7.  Well, Torre's magical formula does it again. Being only able to fathom Gordon in that situation, they blow the game.

Anyone got any insight as to my Gordon has been utterly unable to field bunts this year?

8 Zack   ~  Jun 28, 2005 6:53 pm

8.  Also, George made it official that Swindell will take over, who promptly claimed he will not be nearly as hands on as George and will "surround himself with the brightest minds in the game." Let us pray for this to be the truth and hope those minds include the Stick and others who will have control...

9 NealPhd   ~  Jun 28, 2005 7:27 pm

9.  WHY WHY WHY would Torre not use Mariano in the 10th??? He is the Yankees best pitcher, he is good for 2 innings, and the middle of the Yankee order is up in the 11th. Why save him for a "save" situation, when Stanton is libel, and just DID blow the game.

10 Dan M   ~  Jun 28, 2005 7:31 pm

10.  Liable. I don't think Mike printed anything slanderous about anybody ;)

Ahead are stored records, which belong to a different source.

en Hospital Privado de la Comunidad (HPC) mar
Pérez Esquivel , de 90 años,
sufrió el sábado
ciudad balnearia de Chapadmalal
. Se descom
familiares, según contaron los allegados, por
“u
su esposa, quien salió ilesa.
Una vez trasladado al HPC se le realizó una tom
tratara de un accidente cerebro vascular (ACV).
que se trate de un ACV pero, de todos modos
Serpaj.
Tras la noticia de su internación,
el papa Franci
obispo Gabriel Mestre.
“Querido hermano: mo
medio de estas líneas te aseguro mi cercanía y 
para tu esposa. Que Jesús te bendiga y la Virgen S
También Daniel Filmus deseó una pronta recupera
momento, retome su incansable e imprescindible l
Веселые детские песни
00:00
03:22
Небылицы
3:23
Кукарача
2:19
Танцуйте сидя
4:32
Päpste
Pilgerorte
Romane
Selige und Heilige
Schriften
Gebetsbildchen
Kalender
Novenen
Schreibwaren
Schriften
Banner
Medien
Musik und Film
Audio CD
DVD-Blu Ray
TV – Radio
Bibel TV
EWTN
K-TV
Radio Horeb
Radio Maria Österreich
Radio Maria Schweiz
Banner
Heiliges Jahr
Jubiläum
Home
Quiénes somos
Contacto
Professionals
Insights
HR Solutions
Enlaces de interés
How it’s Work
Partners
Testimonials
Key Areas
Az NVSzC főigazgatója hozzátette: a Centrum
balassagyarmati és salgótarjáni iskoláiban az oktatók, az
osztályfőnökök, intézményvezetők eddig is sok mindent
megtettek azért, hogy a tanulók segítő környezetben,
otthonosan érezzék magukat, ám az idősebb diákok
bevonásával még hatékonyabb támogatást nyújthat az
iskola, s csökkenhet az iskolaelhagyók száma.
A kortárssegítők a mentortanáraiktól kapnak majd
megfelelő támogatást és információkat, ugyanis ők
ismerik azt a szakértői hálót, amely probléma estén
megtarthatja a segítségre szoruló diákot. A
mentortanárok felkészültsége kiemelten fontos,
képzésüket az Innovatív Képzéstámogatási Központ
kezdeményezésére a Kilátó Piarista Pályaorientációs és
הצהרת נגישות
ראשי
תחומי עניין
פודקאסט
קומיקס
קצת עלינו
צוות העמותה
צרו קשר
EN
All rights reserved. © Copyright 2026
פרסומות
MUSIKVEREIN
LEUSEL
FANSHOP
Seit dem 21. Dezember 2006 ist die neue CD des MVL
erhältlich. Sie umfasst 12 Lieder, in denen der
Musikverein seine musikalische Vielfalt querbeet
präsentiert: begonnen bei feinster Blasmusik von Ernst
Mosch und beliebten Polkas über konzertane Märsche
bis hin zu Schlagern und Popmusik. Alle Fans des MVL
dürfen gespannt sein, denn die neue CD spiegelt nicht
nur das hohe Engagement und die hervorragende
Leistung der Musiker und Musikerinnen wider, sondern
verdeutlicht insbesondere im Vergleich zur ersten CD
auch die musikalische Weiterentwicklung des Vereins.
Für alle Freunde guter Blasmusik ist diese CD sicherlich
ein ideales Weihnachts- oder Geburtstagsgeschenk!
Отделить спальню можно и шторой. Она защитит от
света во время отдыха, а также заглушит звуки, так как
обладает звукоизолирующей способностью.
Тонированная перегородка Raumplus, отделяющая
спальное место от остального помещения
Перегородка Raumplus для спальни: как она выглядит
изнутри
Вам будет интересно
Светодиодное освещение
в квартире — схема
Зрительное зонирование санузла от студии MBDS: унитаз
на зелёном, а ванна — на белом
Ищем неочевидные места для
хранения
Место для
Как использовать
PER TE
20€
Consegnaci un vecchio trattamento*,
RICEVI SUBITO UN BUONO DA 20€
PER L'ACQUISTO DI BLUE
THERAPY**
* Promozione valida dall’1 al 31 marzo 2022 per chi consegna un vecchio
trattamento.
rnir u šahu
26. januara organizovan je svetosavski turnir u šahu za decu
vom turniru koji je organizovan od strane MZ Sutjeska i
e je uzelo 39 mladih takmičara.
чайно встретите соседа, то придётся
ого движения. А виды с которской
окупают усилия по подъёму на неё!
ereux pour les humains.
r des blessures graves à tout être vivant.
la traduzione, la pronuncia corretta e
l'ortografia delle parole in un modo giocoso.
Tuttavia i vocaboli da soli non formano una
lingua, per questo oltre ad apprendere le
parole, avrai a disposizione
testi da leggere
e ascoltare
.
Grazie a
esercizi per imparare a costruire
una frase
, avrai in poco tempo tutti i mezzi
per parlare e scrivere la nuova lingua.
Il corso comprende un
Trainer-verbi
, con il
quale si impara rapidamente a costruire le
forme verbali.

Same reason he pitched Weaver in the WS.

11 Mike Z   ~  Jun 28, 2005 7:32 pm

11.  That has got to be the stupidest thing Torre has done all year. If I could see that coming, then certainly he should have too.

That was just inexcusable. They had better win tomorrow or I'll really be fuming.

12 NealPhd   ~  Jun 28, 2005 7:33 pm

12.  its late, you'll forgive the spelling error. Soon as I saw Stanton in, I called the Roberts HR.

13 JohnnyC   ~  Jun 28, 2005 8:38 pm

13.  Well, let's hope the rumors about Gene Michael (or Michaels as Whitey Ford always calls him) regaining some authority in the organization come true. Meanwhile, back at the ranch, those Dugout Cowboys, Joe and Mel, continue their rough-riding of Yankees hopes. Today's theme, for Mel, throw everything inside to Orioles' power hitters. Everybody! All together now. For the second time in as many games, the first pitch after Stottlemyre's conference on the mound is thrown inside and, yes, results in it getting whacked forthwith, verily. Good advice, Mel. And, as everyone has eloquently observed, Torre has no clue how to manage a bullpen. Clueless Joe indeed. I'm beyond commenting on his ridiculous line-ups.

14 brockdc   ~  Jun 28, 2005 10:49 pm

14.  When I saw that Stanton was up to start the inning (as opposed to Mo), I busted my remote. Does that count as "calling it"?

Either way, I still need to order a new DirecTV remote.

15 rbj   ~  Jun 29, 2005 5:44 pm

15.  Could Chein-Ming be Wookie of the Year? He's not furry enough.